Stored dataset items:
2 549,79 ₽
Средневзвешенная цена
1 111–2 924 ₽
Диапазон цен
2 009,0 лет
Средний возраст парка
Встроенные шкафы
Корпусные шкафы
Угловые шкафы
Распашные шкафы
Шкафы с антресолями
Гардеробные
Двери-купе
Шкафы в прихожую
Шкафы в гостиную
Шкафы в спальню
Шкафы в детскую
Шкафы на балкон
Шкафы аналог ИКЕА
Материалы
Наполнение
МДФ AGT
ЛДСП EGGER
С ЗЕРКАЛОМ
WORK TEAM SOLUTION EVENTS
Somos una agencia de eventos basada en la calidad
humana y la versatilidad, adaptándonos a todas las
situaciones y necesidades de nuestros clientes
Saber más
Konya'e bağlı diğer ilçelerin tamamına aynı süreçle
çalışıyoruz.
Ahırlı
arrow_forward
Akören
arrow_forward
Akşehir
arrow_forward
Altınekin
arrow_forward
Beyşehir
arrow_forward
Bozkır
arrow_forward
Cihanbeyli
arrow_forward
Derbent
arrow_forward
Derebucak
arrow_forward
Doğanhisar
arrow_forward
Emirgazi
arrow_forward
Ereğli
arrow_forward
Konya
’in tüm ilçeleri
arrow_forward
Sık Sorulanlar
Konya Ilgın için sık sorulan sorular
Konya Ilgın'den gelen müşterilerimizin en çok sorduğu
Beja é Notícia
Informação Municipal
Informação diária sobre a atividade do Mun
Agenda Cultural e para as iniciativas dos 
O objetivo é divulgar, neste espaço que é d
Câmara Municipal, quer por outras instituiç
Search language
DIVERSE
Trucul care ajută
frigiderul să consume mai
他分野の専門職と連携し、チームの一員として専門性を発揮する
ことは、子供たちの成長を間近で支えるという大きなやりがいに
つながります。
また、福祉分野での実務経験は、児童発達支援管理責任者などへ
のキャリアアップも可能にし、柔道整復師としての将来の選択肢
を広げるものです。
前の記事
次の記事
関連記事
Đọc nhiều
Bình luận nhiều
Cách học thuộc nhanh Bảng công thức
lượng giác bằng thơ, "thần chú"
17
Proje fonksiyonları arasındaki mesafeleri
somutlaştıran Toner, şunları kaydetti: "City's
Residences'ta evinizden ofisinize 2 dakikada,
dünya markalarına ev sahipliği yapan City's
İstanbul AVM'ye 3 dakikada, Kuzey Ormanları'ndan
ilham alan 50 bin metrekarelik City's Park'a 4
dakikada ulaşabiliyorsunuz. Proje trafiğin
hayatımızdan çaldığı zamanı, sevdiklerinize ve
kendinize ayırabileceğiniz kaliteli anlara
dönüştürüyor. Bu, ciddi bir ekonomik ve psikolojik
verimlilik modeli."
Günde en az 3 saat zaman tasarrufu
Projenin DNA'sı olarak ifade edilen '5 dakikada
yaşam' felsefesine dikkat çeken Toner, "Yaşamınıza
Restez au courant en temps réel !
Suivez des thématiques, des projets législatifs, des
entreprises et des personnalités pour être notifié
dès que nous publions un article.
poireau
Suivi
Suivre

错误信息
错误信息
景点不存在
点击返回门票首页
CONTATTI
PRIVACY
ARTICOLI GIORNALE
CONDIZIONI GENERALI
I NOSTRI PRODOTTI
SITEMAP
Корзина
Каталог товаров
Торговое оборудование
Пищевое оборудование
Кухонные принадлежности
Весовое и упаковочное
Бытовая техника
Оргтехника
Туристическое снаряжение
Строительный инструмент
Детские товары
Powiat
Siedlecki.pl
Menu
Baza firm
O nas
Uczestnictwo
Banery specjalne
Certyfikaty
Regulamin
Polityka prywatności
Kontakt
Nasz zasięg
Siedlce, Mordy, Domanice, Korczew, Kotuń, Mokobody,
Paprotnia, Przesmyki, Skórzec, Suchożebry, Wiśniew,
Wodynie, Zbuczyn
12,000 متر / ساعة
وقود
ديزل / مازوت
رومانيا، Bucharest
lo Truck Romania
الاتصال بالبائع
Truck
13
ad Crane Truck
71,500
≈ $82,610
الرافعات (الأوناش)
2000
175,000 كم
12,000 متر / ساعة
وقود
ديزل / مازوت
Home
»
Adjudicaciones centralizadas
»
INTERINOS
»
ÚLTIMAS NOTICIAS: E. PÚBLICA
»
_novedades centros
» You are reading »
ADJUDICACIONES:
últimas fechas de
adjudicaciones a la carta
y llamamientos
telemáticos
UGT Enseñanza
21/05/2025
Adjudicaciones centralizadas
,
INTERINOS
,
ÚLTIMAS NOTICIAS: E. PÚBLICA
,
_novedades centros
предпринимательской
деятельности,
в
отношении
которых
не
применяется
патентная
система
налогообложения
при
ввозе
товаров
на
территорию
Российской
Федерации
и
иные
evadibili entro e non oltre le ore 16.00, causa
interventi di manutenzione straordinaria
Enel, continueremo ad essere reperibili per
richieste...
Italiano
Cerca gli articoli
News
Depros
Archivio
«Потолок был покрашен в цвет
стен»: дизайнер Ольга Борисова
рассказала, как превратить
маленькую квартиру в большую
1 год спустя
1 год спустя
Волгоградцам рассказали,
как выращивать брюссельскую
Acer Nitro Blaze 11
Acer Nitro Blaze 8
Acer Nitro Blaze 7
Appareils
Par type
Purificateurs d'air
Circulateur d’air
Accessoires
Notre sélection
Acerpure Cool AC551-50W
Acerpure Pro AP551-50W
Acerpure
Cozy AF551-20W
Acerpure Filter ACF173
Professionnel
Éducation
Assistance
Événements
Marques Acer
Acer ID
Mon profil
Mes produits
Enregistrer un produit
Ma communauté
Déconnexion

Action item: Retype each entry exactly, missing none.

Answer section:
2 549,79 ₽
Средневзвешенная цена
1 111–2 924 ₽
Диапазон цен
2 009,0 лет
Средний возраст парка
Встроенные шкафы
Корпусные шкафы
Угловые шкафы
Распашные шкафы
Шкафы с антресолями
Гардеробные
Двери-купе
Шкафы в прихожую
Шкафы в гостиную
Шкафы в спальню
Шкафы в детскую
Шкафы на балкон
Шкафы аналог ИКЕА
Материалы
Наполнение
МДФ AGT
ЛДСП EGGER
С ЗЕРКАЛОМ
WORK TEAM SOLUTION EVENTS
Somos una agencia de eventos basada en la calidad
humana y la versatilidad, adaptándonos a todas las
situaciones y necesidades de nuestros clientes
Saber más
Konya'e bağlı diğer ilçelerin tamamına aynı süreçle
çalışıyoruz.
Ahırlı
arrow_forward
Akören
arrow_forward
Akşehir
arrow_forward
Altınekin
arrow_forward
Beyşehir
arrow_forward
Bozkır
arrow_forward
Cihanbeyli
arrow_forward
Derbent
arrow_forward
Derebucak
arrow_forward
Doğanhisar
arrow_forward
Emirgazi
arrow_forward
Ereğli
arrow_forward
Konya
’in tüm ilçeleri
arrow_forward
Sık Sorulanlar
Konya Ilgın için sık sorulan sorular
Konya Ilgın'den gelen müşterilerimizin en çok sorduğu
Beja é Notícia
Informação Municipal
Informação diária sobre a atividade do Mun
Agenda Cultural e para as iniciativas dos 
O objetivo é divulgar, neste espaço que é d
Câmara Municipal, quer por outras instituiç
Search language
DIVERSE
Trucul care ajută
frigiderul să consume mai
他分野の専門職と連携し、チームの一員として専門性を発揮する
ことは、子供たちの成長を間近で支えるという大きなやりがいに
つながります。
また、福祉分野での実務経験は、児童発達支援管理責任者などへ
のキャリアアップも可能にし、柔道整復師としての将来の選択肢
を広げるものです。
前の記事
次の記事
関連記事
Đọc nhiều
Bình luận nhiều
Cách học thuộc nhanh Bảng công thức
lượng giác bằng thơ, "thần chú"
17
Proje fonksiyonları arasındaki mesafeleri
somutlaştıran Toner, şunları kaydetti: "City's
Residences'ta evinizden ofisinize 2 dakikada,
dünya markalarına ev sahipliği yapan City's
İstanbul AVM'ye 3 dakikada, Kuzey Ormanları'ndan
ilham alan 50 bin metrekarelik City's Park'a 4
dakikada ulaşabiliyorsunuz. Proje trafiğin
hayatımızdan çaldığı zamanı, sevdiklerinize ve
kendinize ayırabileceğiniz kaliteli anlara
dönüştürüyor. Bu, ciddi bir ekonomik ve psikolojik
verimlilik modeli."
Günde en az 3 saat zaman tasarrufu
Projenin DNA'sı olarak ifade edilen '5 dakikada
yaşam' felsefesine dikkat çeken Toner, "Yaşamınıza
Restez au courant en temps réel !
Suivez des thématiques, des projets législatifs, des
entreprises et des personnalités pour être notifié
dès que nous publions un article.
poireau
Suivi
Suivre

错误信息
错误信息
景点不存在
点击返回门票首页
CONTATTI
PRIVACY
ARTICOLI GIORNALE
CONDIZIONI GENERALI
I NOSTRI PRODOTTI
SITEMAP
Корзина
Каталог товаров
Торговое оборудование
Пищевое оборудование
Кухонные принадлежности
Весовое и упаковочное
Бытовая техника
Оргтехника
Туристическое снаряжение
Строительный инструмент
Детские товары
Powiat
Siedlecki.pl
Menu
Baza firm
O nas
Uczestnictwo
Banery specjalne
Certyfikaty
Regulamin
Polityka prywatności
Kontakt
Nasz zasięg
Siedlce, Mordy, Domanice, Korczew, Kotuń, Mokobody,
Paprotnia, Przesmyki, Skórzec, Suchożebry, Wiśniew,
Wodynie, Zbuczyn
12,000 متر / ساعة
وقود
ديزل / مازوت
رومانيا، Bucharest
lo Truck Romania
الاتصال بالبائع
Truck
13
ad Crane Truck
71,500
≈ $82,610
الرافعات (الأوناش)
2000
175,000 كم
12,000 متر / ساعة
وقود
ديزل / مازوت
Home
»
Adjudicaciones centralizadas
»
INTERINOS
»
ÚLTIMAS NOTICIAS: E. PÚBLICA
»
_novedades centros
» You are reading »
ADJUDICACIONES:
últimas fechas de
adjudicaciones a la carta
y llamamientos
telemáticos
UGT Enseñanza
21/05/2025
Adjudicaciones centralizadas
,
INTERINOS
,
ÚLTIMAS NOTICIAS: E. PÚBLICA
,
_novedades centros
предпринимательской
деятельности,
в
отношении
которых
не
применяется
патентная
система
налогообложения
при
ввозе
товаров
на
территорию
Российской
Федерации
и
иные
evadibili entro e non oltre le ore 16.00, causa
interventi di manutenzione straordinaria
Enel, continueremo ad essere reperibili per
richieste...
Italiano
Cerca gli articoli
News
Depros
Archivio
«Потолок был покрашен в цвет
стен»: дизайнер Ольга Борисова
рассказала, как превратить
маленькую квартиру в большую
1 год спустя
1 год спустя
Волгоградцам рассказали,
как выращивать брюссельскую
Acer Nitro Blaze 11
Acer Nitro Blaze 8
Acer Nitro Blaze 7
Appareils
Par type
Purificateurs d'air
Circulateur d’air
Accessoires
Notre sélection
Acerpure Cool AC551-50W
Acerpure Pro AP551-50W
Acerpure
Cozy AF551-20W
Acerpure Filter ACF173
Professionnel
Éducation
Assistance
Événements
Marques Acer
Acer ID
Mon profil
Mes produits
Enregistrer un produit
Ma communauté
Déconnexion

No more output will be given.